INSTRUCTIONS TO FOLLOW: In the material below, find the line with "quilinos en Illinois?" and the line with "pode transmitir HIV?", then output those two lines and every line between them, exactly.

TASK INPUT:
■ ■ ■

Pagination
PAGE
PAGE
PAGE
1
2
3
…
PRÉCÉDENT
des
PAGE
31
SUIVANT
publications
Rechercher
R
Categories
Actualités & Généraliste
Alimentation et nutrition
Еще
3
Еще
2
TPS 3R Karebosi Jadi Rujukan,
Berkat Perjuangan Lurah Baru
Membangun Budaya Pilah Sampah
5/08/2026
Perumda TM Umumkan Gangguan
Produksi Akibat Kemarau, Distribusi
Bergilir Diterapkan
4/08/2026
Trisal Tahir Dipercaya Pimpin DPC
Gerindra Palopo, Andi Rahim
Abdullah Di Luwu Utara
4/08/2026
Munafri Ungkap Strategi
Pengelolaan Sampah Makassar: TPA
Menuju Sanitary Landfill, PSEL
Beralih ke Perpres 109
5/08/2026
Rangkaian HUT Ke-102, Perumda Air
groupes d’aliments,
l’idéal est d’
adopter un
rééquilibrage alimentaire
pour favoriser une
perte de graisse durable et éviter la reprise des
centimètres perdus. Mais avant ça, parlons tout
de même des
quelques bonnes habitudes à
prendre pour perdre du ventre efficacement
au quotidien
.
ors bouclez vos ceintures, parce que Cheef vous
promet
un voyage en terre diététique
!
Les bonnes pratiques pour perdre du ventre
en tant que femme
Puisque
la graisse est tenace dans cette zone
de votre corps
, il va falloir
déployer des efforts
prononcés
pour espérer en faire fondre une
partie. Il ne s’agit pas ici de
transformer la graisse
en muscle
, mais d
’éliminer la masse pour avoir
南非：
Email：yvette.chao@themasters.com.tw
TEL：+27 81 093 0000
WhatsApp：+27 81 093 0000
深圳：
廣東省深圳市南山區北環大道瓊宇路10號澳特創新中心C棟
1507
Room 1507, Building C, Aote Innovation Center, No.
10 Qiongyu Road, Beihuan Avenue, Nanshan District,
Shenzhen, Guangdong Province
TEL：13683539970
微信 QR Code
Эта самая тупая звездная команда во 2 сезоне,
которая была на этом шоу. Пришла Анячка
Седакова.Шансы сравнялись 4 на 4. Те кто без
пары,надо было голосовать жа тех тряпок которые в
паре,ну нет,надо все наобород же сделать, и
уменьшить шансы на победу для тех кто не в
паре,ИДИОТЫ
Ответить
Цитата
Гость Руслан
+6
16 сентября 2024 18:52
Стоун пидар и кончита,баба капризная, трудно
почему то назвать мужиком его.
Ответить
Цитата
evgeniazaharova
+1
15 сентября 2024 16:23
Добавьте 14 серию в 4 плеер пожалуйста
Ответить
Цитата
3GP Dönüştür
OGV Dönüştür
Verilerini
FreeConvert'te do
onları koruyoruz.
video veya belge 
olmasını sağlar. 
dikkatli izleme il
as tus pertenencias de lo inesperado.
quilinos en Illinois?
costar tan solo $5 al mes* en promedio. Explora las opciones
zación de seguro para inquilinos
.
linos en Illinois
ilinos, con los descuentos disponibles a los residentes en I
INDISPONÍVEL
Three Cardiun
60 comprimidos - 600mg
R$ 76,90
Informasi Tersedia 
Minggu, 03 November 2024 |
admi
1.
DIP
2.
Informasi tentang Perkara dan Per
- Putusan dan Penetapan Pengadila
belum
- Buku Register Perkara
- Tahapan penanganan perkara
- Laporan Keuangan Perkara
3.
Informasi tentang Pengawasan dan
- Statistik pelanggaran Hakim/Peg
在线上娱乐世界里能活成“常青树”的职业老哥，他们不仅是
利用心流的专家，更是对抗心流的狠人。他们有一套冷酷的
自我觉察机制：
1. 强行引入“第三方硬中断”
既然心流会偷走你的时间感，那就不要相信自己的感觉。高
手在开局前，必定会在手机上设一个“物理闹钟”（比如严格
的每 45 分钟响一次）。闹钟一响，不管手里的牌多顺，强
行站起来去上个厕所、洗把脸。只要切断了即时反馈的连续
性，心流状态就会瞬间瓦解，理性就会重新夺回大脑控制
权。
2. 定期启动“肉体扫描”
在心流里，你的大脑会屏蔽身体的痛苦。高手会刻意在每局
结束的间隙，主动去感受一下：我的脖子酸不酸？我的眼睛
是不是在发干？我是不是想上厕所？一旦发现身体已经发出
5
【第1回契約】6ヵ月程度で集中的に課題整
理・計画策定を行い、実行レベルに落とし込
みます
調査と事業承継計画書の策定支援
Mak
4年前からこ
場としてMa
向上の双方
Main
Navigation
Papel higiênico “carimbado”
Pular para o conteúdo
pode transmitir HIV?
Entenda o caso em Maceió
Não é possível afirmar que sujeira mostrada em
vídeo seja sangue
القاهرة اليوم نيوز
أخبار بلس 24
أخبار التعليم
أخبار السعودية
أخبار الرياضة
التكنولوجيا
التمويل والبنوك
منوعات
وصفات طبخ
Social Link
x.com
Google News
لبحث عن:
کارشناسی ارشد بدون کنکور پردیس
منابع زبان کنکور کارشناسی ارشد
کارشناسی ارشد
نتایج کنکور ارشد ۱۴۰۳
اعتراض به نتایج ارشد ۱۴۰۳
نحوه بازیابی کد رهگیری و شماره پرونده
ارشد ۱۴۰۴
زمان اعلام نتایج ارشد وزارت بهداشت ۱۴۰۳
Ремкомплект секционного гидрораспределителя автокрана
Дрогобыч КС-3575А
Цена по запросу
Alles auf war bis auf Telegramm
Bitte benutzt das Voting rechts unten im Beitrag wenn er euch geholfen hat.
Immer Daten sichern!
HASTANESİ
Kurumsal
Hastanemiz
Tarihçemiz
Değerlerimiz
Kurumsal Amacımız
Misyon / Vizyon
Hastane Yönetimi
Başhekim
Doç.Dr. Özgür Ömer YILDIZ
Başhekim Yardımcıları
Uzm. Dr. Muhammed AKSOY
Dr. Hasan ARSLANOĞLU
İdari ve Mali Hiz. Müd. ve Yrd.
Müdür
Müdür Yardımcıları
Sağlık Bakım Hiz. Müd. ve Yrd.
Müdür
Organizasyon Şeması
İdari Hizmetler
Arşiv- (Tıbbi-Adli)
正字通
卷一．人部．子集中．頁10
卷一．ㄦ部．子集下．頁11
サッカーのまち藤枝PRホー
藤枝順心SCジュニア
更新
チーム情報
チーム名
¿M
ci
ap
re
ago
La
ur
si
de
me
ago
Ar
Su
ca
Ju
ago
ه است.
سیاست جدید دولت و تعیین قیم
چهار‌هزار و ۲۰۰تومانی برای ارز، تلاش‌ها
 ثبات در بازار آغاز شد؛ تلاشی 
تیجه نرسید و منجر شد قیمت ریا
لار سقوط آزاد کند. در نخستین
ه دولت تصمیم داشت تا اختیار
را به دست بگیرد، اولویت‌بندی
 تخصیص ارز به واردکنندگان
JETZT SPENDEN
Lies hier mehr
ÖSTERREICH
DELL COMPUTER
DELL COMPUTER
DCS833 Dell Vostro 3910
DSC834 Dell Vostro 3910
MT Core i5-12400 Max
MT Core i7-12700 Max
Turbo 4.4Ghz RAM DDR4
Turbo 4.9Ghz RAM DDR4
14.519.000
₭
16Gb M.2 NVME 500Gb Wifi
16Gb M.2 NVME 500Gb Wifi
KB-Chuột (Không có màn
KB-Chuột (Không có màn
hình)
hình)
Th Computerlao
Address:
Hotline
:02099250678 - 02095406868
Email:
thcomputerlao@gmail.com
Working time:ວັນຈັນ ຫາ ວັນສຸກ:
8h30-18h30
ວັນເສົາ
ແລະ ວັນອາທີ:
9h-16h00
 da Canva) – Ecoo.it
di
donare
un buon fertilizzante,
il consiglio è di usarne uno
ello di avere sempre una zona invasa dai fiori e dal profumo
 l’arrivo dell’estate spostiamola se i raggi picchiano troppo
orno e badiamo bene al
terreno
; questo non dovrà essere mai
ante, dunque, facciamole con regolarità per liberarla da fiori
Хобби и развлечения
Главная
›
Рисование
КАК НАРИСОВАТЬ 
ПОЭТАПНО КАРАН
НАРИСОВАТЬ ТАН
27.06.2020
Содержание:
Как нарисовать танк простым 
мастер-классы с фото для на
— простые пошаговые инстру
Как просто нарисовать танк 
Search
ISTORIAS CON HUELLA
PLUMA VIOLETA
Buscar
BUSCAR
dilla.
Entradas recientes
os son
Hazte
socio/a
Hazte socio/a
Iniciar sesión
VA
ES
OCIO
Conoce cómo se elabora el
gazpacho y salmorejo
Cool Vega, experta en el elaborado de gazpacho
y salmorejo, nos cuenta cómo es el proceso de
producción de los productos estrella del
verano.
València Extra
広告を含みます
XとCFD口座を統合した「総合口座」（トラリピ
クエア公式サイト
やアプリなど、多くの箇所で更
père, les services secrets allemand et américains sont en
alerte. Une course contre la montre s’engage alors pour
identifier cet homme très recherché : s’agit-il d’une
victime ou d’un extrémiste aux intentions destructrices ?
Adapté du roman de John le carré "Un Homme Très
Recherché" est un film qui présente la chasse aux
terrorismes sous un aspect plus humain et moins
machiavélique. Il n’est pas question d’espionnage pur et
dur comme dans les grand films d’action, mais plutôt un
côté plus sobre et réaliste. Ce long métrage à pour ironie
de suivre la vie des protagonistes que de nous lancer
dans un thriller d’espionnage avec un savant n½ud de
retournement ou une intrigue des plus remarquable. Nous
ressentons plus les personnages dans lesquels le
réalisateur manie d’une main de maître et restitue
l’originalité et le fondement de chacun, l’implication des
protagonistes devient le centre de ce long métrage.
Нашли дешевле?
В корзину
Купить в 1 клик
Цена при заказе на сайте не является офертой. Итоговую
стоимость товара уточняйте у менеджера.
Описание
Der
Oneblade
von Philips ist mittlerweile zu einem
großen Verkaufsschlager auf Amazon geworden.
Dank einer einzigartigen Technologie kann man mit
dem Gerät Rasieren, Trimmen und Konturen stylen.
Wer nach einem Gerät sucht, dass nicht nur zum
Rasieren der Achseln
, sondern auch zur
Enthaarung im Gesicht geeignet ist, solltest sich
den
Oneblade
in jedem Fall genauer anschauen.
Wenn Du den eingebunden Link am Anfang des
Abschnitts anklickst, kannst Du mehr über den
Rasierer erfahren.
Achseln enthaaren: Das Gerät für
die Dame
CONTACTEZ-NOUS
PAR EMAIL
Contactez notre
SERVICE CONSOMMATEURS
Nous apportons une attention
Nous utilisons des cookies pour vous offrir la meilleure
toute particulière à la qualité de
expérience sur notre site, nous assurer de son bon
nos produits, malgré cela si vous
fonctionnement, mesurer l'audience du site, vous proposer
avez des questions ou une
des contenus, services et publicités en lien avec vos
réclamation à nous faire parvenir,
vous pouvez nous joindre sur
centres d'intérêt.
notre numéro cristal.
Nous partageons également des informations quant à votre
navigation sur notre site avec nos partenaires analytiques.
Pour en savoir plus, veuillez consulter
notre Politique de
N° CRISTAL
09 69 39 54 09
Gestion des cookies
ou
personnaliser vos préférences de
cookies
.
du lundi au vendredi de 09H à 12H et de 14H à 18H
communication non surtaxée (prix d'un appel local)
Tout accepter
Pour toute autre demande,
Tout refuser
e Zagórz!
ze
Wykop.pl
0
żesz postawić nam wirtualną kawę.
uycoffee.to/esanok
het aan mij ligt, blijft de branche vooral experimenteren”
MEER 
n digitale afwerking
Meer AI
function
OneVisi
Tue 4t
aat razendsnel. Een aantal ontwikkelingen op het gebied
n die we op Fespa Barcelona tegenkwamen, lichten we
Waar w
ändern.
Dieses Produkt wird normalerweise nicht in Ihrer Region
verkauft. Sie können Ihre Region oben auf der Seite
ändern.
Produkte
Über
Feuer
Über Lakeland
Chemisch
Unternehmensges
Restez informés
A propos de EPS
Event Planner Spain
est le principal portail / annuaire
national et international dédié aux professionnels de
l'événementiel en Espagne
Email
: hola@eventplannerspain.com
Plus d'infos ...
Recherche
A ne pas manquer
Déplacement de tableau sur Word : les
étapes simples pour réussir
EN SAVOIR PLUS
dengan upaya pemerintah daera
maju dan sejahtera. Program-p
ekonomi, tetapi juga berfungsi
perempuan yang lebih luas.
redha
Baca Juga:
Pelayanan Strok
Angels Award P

■ ■ ■

TASK RESULT:
quilinos en Illinois?
costar tan solo $5 al mes* en promedio. Explora las opciones
zación de seguro para inquilinos
.
linos en Illinois
ilinos, con los descuentos disponibles a los residentes en I
INDISPONÍVEL
Three Cardiun
60 comprimidos - 600mg
R$ 76,90
Informasi Tersedia 
Minggu, 03 November 2024 |
admi
1.
DIP
2.
Informasi tentang Perkara dan Per
- Putusan dan Penetapan Pengadila
belum
- Buku Register Perkara
- Tahapan penanganan perkara
- Laporan Keuangan Perkara
3.
Informasi tentang Pengawasan dan
- Statistik pelanggaran Hakim/Peg
在线上娱乐世界里能活成“常青树”的职业老哥，他们不仅是
利用心流的专家，更是对抗心流的狠人。他们有一套冷酷的
自我觉察机制：
1. 强行引入“第三方硬中断”
既然心流会偷走你的时间感，那就不要相信自己的感觉。高
手在开局前，必定会在手机上设一个“物理闹钟”（比如严格
的每 45 分钟响一次）。闹钟一响，不管手里的牌多顺，强
行站起来去上个厕所、洗把脸。只要切断了即时反馈的连续
性，心流状态就会瞬间瓦解，理性就会重新夺回大脑控制
权。
2. 定期启动“肉体扫描”
在心流里，你的大脑会屏蔽身体的痛苦。高手会刻意在每局
结束的间隙，主动去感受一下：我的脖子酸不酸？我的眼睛
是不是在发干？我是不是想上厕所？一旦发现身体已经发出
5
【第1回契約】6ヵ月程度で集中的に課題整
理・計画策定を行い、実行レベルに落とし込
みます
調査と事業承継計画書の策定支援
Mak
4年前からこ
場としてMa
向上の双方
Main
Navigation
Papel higiênico “carimbado”
Pular para o conteúdo
pode transmitir HIV?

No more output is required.